- TASK GOAL
You are asked to copy the entire listing exactly, apart from its pictures.

- SOURCE INFORMATION
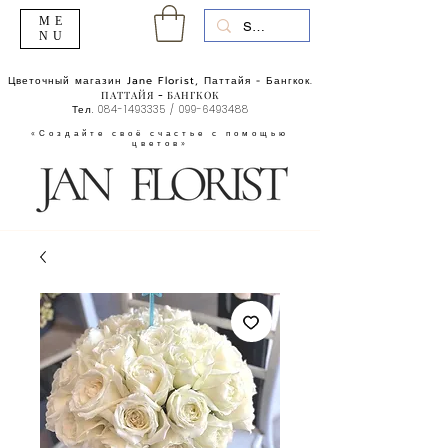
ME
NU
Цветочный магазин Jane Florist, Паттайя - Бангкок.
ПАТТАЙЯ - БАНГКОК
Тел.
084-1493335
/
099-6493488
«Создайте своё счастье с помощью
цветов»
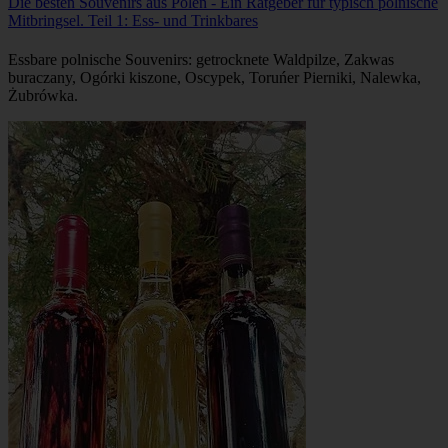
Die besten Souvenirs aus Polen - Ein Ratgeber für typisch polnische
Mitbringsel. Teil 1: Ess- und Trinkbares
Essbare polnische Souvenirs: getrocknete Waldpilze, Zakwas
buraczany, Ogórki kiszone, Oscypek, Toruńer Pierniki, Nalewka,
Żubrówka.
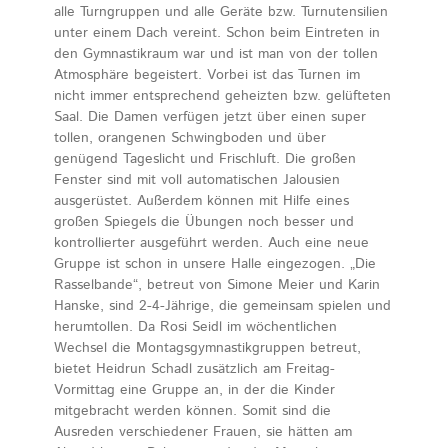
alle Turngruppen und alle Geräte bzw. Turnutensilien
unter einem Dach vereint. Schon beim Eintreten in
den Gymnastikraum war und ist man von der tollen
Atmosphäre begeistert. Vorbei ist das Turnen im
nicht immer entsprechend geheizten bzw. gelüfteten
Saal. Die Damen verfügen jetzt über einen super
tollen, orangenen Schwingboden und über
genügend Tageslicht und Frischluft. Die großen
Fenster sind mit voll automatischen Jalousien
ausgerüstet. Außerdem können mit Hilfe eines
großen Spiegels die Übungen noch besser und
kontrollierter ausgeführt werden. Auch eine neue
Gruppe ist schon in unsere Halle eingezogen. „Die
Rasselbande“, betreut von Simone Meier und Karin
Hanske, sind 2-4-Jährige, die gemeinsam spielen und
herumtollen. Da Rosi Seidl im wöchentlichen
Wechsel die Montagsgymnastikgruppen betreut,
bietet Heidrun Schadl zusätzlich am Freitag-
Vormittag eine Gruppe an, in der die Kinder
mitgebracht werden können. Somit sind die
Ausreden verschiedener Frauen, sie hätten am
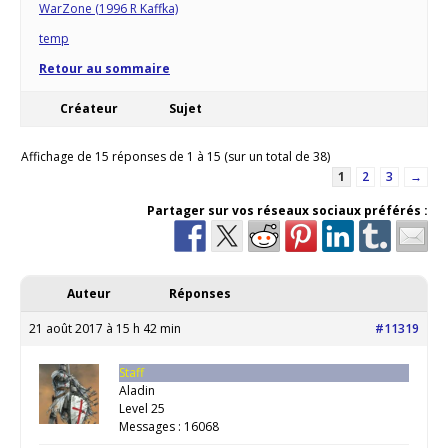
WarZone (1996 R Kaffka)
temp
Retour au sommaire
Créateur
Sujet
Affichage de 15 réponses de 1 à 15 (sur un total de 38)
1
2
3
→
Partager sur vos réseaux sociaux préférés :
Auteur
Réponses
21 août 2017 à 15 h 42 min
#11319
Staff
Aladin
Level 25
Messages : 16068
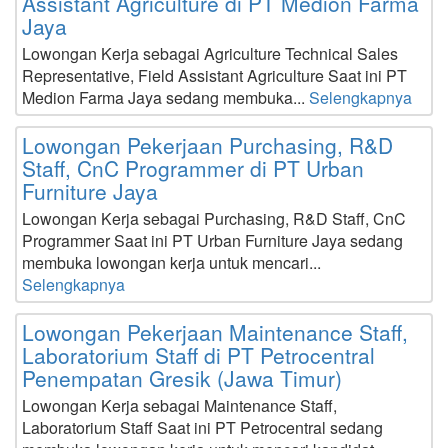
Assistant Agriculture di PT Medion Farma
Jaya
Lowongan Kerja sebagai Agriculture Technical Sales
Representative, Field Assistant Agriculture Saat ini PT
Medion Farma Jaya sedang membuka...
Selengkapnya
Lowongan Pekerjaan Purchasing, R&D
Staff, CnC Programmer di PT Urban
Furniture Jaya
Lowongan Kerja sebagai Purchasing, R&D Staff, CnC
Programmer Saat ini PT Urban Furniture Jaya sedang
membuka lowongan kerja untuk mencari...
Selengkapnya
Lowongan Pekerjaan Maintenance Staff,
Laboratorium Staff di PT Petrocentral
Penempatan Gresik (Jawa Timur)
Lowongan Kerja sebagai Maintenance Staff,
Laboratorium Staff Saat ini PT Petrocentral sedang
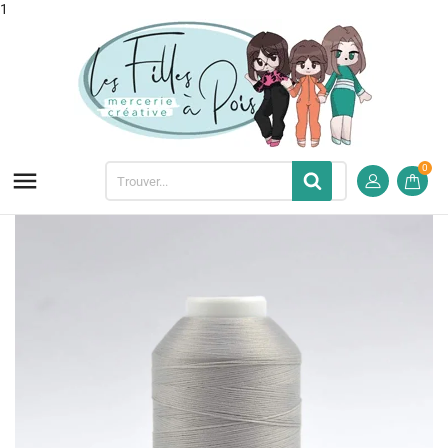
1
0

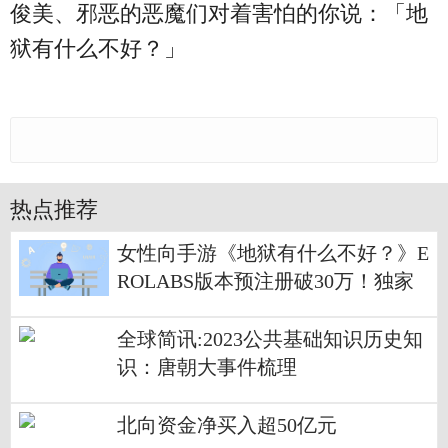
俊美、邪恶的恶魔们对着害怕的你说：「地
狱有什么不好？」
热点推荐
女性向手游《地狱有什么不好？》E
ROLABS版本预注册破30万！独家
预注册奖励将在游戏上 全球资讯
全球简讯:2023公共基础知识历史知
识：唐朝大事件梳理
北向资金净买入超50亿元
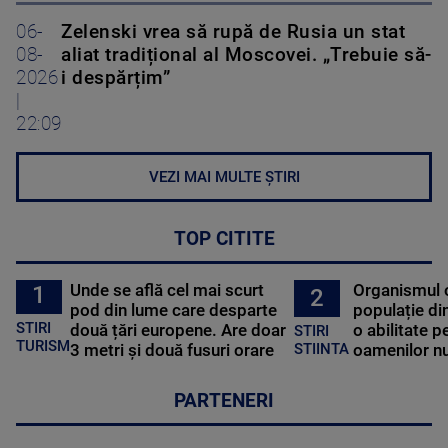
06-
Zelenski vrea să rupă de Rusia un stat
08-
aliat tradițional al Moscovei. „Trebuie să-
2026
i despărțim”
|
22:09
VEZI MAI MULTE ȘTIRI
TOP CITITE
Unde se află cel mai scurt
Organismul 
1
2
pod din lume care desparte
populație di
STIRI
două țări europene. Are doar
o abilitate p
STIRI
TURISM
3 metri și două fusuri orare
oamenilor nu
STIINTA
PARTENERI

- RESPONSE AREA
ME
NU
Цветочный магазин Jane Florist, Паттайя - Бангкок.
ПАТТАЙЯ - БАНГКОК
Тел.
084-1493335
/
099-6493488
«Создайте своё счастье с помощью
цветов»
Die besten Souvenirs aus Polen - Ein Ratgeber für typisch polnische
Mitbringsel. Teil 1: Ess- und Trinkbares
Essbare polnische Souvenirs: getrocknete Waldpilze, Zakwas
buraczany, Ogórki kiszone, Oscypek, Toruńer Pierniki, Nalewka,
Żubrówka.
alle Turngruppen und alle Geräte bzw. Turnutensilien
unter einem Dach vereint. Schon beim Eintreten in
den Gymnastikraum war und ist man von der tollen
Atmosphäre begeistert. Vorbei ist das Turnen im
nicht immer entsprechend geheizten bzw. gelüfteten
Saal. Die Damen verfügen jetzt über einen super
tollen, orangenen Schwingboden und über
genügend Tageslicht und Frischluft. Die großen
Fenster sind mit voll automatischen Jalousien
ausgerüstet. Außerdem können mit Hilfe eines
großen Spiegels die Übungen noch besser und
kontrollierter ausgeführt werden. Auch eine neue
Gruppe ist schon in unsere Halle eingezogen. „Die
Rasselbande“, betreut von Simone Meier und Karin
Hanske, sind 2-4-Jährige, die gemeinsam spielen und
herumtollen. Da Rosi Seidl im wöchentlichen
Wechsel die Montagsgymnastikgruppen betreut,
bietet Heidrun Schadl zusätzlich am Freitag-
Vormittag eine Gruppe an, in der die Kinder
mitgebracht werden können. Somit sind die
Ausreden verschiedener Frauen, sie hätten am
WarZone (1996 R Kaffka)
temp
Retour au sommaire
Créateur
Sujet
Affichage de 15 réponses de 1 à 15 (sur un total de 38)
1
2
3
→
Partager sur vos réseaux sociaux préférés :
Auteur
Réponses
21 août 2017 à 15 h 42 min
#11319
Staff
Aladin
Level 25
Messages : 16068
Assistant Agriculture di PT Medion Farma
Jaya
Lowongan Kerja sebagai Agriculture Technical Sales
Representative, Field Assistant Agriculture Saat ini PT
Medion Farma Jaya sedang membuka...
Selengkapnya
Lowongan Pekerjaan Purchasing, R&D
Staff, CnC Programmer di PT Urban
Furniture Jaya
Lowongan Kerja sebagai Purchasing, R&D Staff, CnC
Programmer Saat ini PT Urban Furniture Jaya sedang
membuka lowongan kerja untuk mencari...
Selengkapnya
Lowongan Pekerjaan Maintenance Staff,
Laboratorium Staff di PT Petrocentral
Penempatan Gresik (Jawa Timur)
Lowongan Kerja sebagai Maintenance Staff,
Laboratorium Staff Saat ini PT Petrocentral sedang
1
0

俊美、邪恶的恶魔们对着害怕的你说：「地
狱有什么不好？」
热点推荐
女性向手游《地狱有什么不好？》E
ROLABS版本预注册破30万！独家
预注册奖励将在游戏上 全球资讯
全球简讯:2023公共基础知识历史知
识：唐朝大事件梳理
北向资金净买入超50亿元
06-
Zelenski vrea să rupă de Rusia un stat
08-
aliat tradițional al Moscovei. „Trebuie să-
2026
i despărțim”
|
22:09
VEZI MAI MULTE ȘTIRI
TOP CITITE
Unde se află cel mai scurt
Organismul 
1
2
pod din lume care desparte
populație di
STIRI
două țări europene. Are doar
o abilitate p
STIRI
TURISM
3 metri și două fusuri orare
oamenilor nu
STIINTA
PARTENERI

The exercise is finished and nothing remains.